■ Exercise aim
Only one span belongs in the answer: the line holding "thị nhiệt dư" through the last line of the entries below, retyped exactly.

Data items
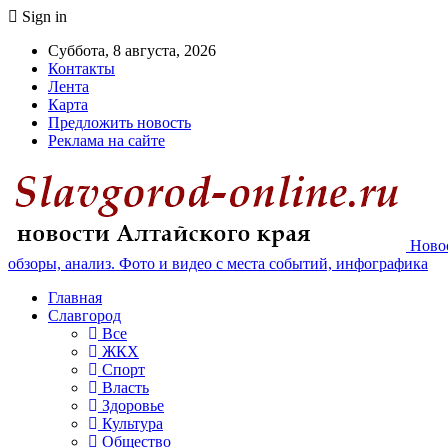
Sign in
Суббота, 8 августа, 2026
Контакты
Лента
Карта
Предложить новость
Реклама на сайте
Новос
обзоры, анализ. Фото и видео с места событий, инфографика
Главная
Славгород
Все
ЖКХ
Спорт
Власть
Здоровье
Культура
Общество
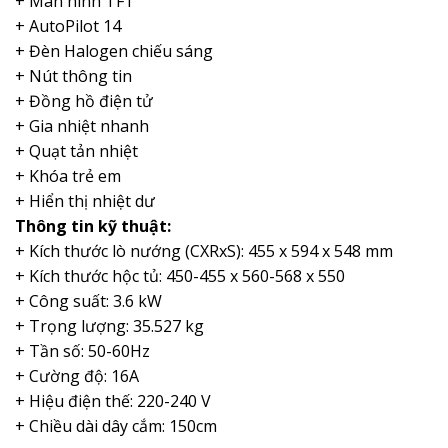
+ Màn hình TFT
+ AutoPilot 14
+ Đèn Halogen chiếu sáng
+ Nút thông tin
+ Đồng hồ điện tử
+ Gia nhiệt nhanh
+ Quạt tản nhiệt
+ Khóa trẻ em
+ Hiển thị nhiệt dư
Thông tin kỹ thuật:
+ Kích thước lò nướng (CXRxS): 455 x 594 x 548 mm
+ Kích thước hộc tủ: 450-455 x 560-568 x 550
+ Công suất: 3.6 kW
+ Trọng lượng: 35.527 kg
+ Tần số: 50-60Hz
+ Cường độ: 16A
+ Hiệu điện thế: 220-240 V
+ Chiều dài dây cắm: 150cm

■ Reply to the task
+ Hiển thị nhiệt dư
Thông tin kỹ thuật:
+ Kích thước lò nướng (CXRxS): 455 x 594 x 548 mm
+ Kích thước hộc tủ: 450-455 x 560-568 x 550
+ Công suất: 3.6 kW
+ Trọng lượng: 35.527 kg
+ Tần số: 50-60Hz
+ Cường độ: 16A
+ Hiệu điện thế: 220-240 V
+ Chiều dài dây cắm: 150cm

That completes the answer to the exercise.